Although the multibillion developmental ‘game changer’ plan was ostensibly established for the purposes of fostering trade and people-to-people contact, enhancing both countries’ political and logistical control over their frontiers and capability to deal with external and internal security threats and on paper appeared as a win-win situation, in reality the foundation of the project was settled in very murky waters. The immigrant Chinese labor force has taken away jobs in Pakistan - a country with high unemployment – and Pakistan’s government has confiscated land of locals in Gilgit Baltistan, Khyber-Pakhtunkhwa and Baluchistan under the pretext of development and jobs. The infrastructural development happening without any local involvement, has created enormous dissatisfaction and tension among the indigenous people. As a result, the local population suffers numerous human rights violations on a daily basis, with Baloch nationalists fearing that the influx of Chinese workers and nationals could potentially turn the demographic balance of the region against them. These concerns of marginalization have also been shared by residents of Gilgit Baltistan, in Pakistan's north, who say "we will become a minority and economically subservient."

It has become evident how the CPEC is currently being built in the midst of inter-ethnic conflicts and environmental hazards. Disregarding the discontent of the domestic populations, China and Pakistan are playing a Russian roulette with separatist groups that experience rapid extremist radicalization. Beijing’s fears are not just with the Uyghurs, but also with a wider array of jihadi sympathizers, who enjoy the blessings of Pakistan’s military establishment.

As Siegfried O. Wolf, the Director of South Asia Democratic Forum (SADF), Partner of EFSAS, argues:

The CPEC, funded and most likely constructed exclusively by China, could be a primary target of Uighur fighters in the region. Islamabad needs to do something to prevent this from happening. Otherwise it could have a negative impact on its ties with China and its weak economy.

As long as China was accomplishing its agenda without any major obstacles, the country turned a blind eye to all issues surrounding the construction of the CPEC, while exploiting Pakistan’s vast natural resources, neglecting the voices of the indigenous people, shrugging off shoulders over the presence of terrorist outfits and evading the principles of international law.
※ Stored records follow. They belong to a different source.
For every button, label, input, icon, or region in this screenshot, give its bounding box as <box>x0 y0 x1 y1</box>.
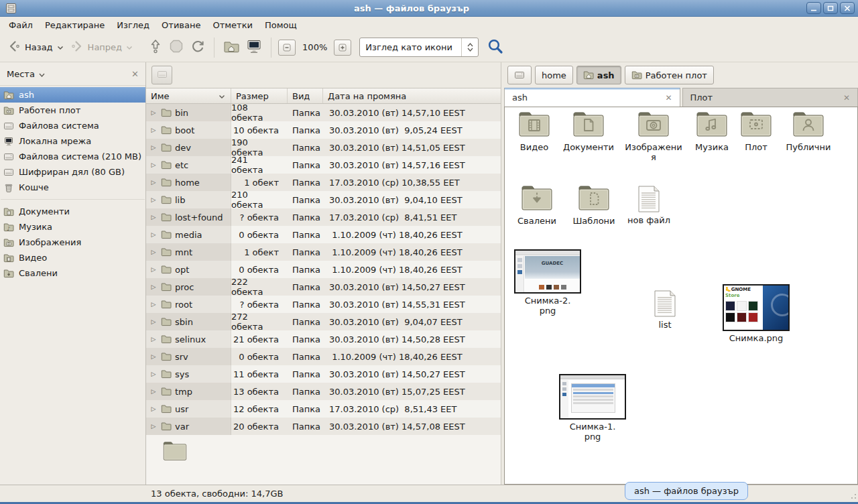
icon-item-нов-файл[interactable]: нов файл <box>625 185 672 225</box>
column-header-2[interactable]: Размер <box>231 88 288 103</box>
expander-icon[interactable]: ▷ <box>149 336 158 342</box>
sidebar-item-ash[interactable]: ash <box>0 87 145 103</box>
icon-item-Документи[interactable]: Документи <box>557 111 620 152</box>
spinner-arrows-icon[interactable] <box>462 43 478 52</box>
table-row-selinux[interactable]: ▷selinux21 обектаПапка30.03.2010 (вт) 14… <box>146 330 501 348</box>
expander-icon[interactable]: ▷ <box>149 196 158 203</box>
search-button[interactable] <box>487 38 504 57</box>
icon-view[interactable]: ВидеоДокументиИзображенияМузикаПлотПубли… <box>504 107 858 485</box>
back-history-chevron-icon[interactable] <box>57 42 64 52</box>
table-row-dev[interactable]: ▷dev190 обектаПапка30.03.2010 (вт) 14,51… <box>146 139 501 156</box>
table-row-bin[interactable]: ▷bin108 обектаПапка30.03.2010 (вт) 14,57… <box>146 104 501 121</box>
sidebar-item-изображения[interactable]: Изображения <box>0 235 145 250</box>
menu-item-2[interactable]: Редактиране <box>39 18 111 32</box>
table-row-proc[interactable]: ▷proc222 обектаПапка30.03.2010 (вт) 14,5… <box>146 278 501 296</box>
expander-icon[interactable]: ▷ <box>149 231 158 238</box>
table-row-tmp[interactable]: ▷tmp13 обектаПапка30.03.2010 (вт) 15,07,… <box>146 383 501 400</box>
sidebar-item-документи[interactable]: Документи <box>0 204 145 219</box>
expander-icon[interactable]: ▷ <box>149 127 158 133</box>
sidebar-item-работен-плот[interactable]: Работен плот <box>0 103 145 118</box>
tab-ash[interactable]: ash✕ <box>504 88 680 107</box>
sidebar-item-кошче[interactable]: Кошче <box>0 180 145 195</box>
zoom-in-button[interactable] <box>334 40 351 56</box>
icon-item-Снимка-1-png[interactable]: Снимка-1.png <box>556 374 629 442</box>
table-row-sbin[interactable]: ▷sbin272 обектаПапка30.03.2010 (вт) 9,04… <box>146 313 501 330</box>
column-header-1[interactable]: Име <box>146 88 231 103</box>
table-row-etc[interactable]: ▷etc241 обектаПапка30.03.2010 (вт) 14,57… <box>146 156 501 174</box>
zoom-out-button[interactable] <box>278 40 296 56</box>
up-button[interactable] <box>145 35 166 60</box>
expander-icon[interactable]: ▷ <box>149 301 158 308</box>
table-row-boot[interactable]: ▷boot10 обектаПапка30.03.2010 (вт) 9,05,… <box>146 121 501 139</box>
expander-icon[interactable]: ▷ <box>149 249 158 255</box>
breadcrumb-button-filesystem[interactable] <box>507 66 532 84</box>
expander-icon[interactable]: ▷ <box>149 179 158 186</box>
table-row-lost+found[interactable]: ▷lost+found? обектаПапка17.03.2010 (ср) … <box>146 208 501 226</box>
icon-item-Шаблони[interactable]: Шаблони <box>568 185 620 226</box>
icon-item-Публични[interactable]: Публични <box>780 111 837 152</box>
home-button[interactable] <box>220 36 243 59</box>
close-button[interactable] <box>840 2 855 14</box>
stop-button[interactable] <box>166 36 187 59</box>
minimize-button[interactable] <box>806 2 821 14</box>
icon-item-Снимка-png[interactable]: 🦶GNOME StoreСнимка.png <box>719 284 793 343</box>
expander-icon[interactable]: ▷ <box>149 144 158 151</box>
menu-item-4[interactable]: Отиване <box>156 18 206 32</box>
table-row-media[interactable]: ▷media0 обектаПапка 1.10.2009 (чт) 18,40… <box>146 226 501 243</box>
expander-icon[interactable]: ▷ <box>149 405 158 412</box>
tab-Плот[interactable]: Плот✕ <box>682 88 858 107</box>
expander-icon[interactable]: ▷ <box>149 371 158 377</box>
tab-close-icon[interactable]: ✕ <box>665 93 672 103</box>
table-row-var[interactable]: ▷var20 обектаПапка30.03.2010 (вт) 14,57,… <box>146 418 501 435</box>
table-row-home[interactable]: ▷home1 обектПапка17.03.2010 (ср) 10,38,5… <box>146 174 501 191</box>
icon-item-Свалени[interactable]: Свалени <box>514 185 560 226</box>
expander-icon[interactable]: ▷ <box>149 109 158 116</box>
expander-icon[interactable]: ▷ <box>149 423 158 430</box>
icon-item-Изображения[interactable]: Изображения <box>623 111 684 162</box>
sidebar-item-свалени[interactable]: Свалени <box>0 265 145 281</box>
icon-item-Видео[interactable]: Видео <box>513 111 556 152</box>
sidebar-title-chevron-icon[interactable] <box>39 69 45 79</box>
table-row-lib[interactable]: ▷lib210 обектаПапка30.03.2010 (вт) 9,04,… <box>146 191 501 208</box>
table-row-mnt[interactable]: ▷mnt1 обектПапка 1.10.2009 (чт) 18,40,26… <box>146 243 501 261</box>
table-row-srv[interactable]: ▷srv0 обектаПапка 1.10.2009 (чт) 18,40,2… <box>146 348 501 365</box>
expander-icon[interactable]: ▷ <box>149 214 158 220</box>
sidebar-item-видео[interactable]: Видео <box>0 250 145 265</box>
expander-icon[interactable]: ▷ <box>149 318 158 325</box>
computer-button[interactable] <box>243 36 265 59</box>
sidebar-item-файлова-система[interactable]: Файлова система <box>0 118 145 133</box>
sidebar-title[interactable]: Места <box>7 69 35 79</box>
menu-item-5[interactable]: Отметки <box>206 18 258 32</box>
table-row-opt[interactable]: ▷opt0 обектаПапка 1.10.2009 (чт) 18,40,2… <box>146 261 501 278</box>
sidebar-close-icon[interactable]: ✕ <box>131 69 139 79</box>
icon-item-Музика[interactable]: Музика <box>691 111 733 152</box>
back-button[interactable]: Назад <box>4 36 67 58</box>
forward-button[interactable]: Напред <box>67 36 136 58</box>
expander-icon[interactable]: ▷ <box>149 162 158 168</box>
column-header-3[interactable]: Вид <box>288 88 323 103</box>
sidebar-item-шифриран-дял-80-gb-[interactable]: Шифриран дял (80 GB) <box>0 164 145 180</box>
expander-icon[interactable]: ▷ <box>149 353 158 360</box>
resize-grip[interactable] <box>849 491 857 501</box>
maximize-button[interactable] <box>823 2 838 14</box>
expander-icon[interactable]: ▷ <box>149 284 158 290</box>
icon-item-Плот[interactable]: Плот <box>738 111 774 152</box>
breadcrumb-button-Работен плот[interactable]: Работен плот <box>625 66 714 84</box>
menu-item-3[interactable]: Изглед <box>111 18 156 32</box>
reload-button[interactable] <box>187 36 208 59</box>
view-mode-select[interactable]: Изглед като икони <box>359 38 479 57</box>
table-row-sys[interactable]: ▷sys11 обектаПапка30.03.2010 (вт) 14,50,… <box>146 365 501 383</box>
tab-close-icon[interactable]: ✕ <box>843 93 850 103</box>
titlebar[interactable]: ash — файлов браузър <box>0 0 858 17</box>
breadcrumb-button-ash[interactable]: ash <box>576 66 621 84</box>
tree-root-button[interactable] <box>151 66 172 84</box>
sidebar-item-файлова-система-210-mb-[interactable]: Файлова система (210 MB) <box>0 149 145 164</box>
menu-item-6[interactable]: Помощ <box>259 18 303 32</box>
icon-item-Снимка-2-png[interactable]: GUADECСнимка-2.png <box>513 249 583 316</box>
expander-icon[interactable]: ▷ <box>149 266 158 273</box>
table-row-usr[interactable]: ▷usr12 обектаПапка17.03.2010 (ср) 8,51,4… <box>146 400 501 418</box>
column-header-4[interactable]: Дата на промяна <box>323 88 501 103</box>
sidebar-item-музика[interactable]: ♪Музика <box>0 219 145 235</box>
menu-item-1[interactable]: Файл <box>3 18 39 32</box>
sidebar-item-локална-мрежа[interactable]: Локална мрежа <box>0 133 145 149</box>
Yet once its own nationals have started falling prey to some of these problems, it has realized the need of widely opening its eyes and acting up.

By ignoring cultural grievances and acting in contravention of international law, Beijing once again shows its passivity in the fight with global jihad while catering to its regional and global strategic ambitions. The flaws in the Sino-Pak relationship will surface once the Chinese funding fails to lead to the anticipated returns and violence and instability thwart all initial projections.

Rather than simply throwing more investment money in its crown jewel, the CPEC project, China must address the very core of the aforementioned ethnic disputes, rephrase its security policies, respect International Law and the sanctity of disputed territories (Gilgit Baltistan), confront Pakistan for its support of violent extremists and take a stance, before its endeavors turn into an economic minefield, which sets off under the command of extremism. Such a scenario will not only be disastrous to Pakistan and China, but to the  whole of South Asia.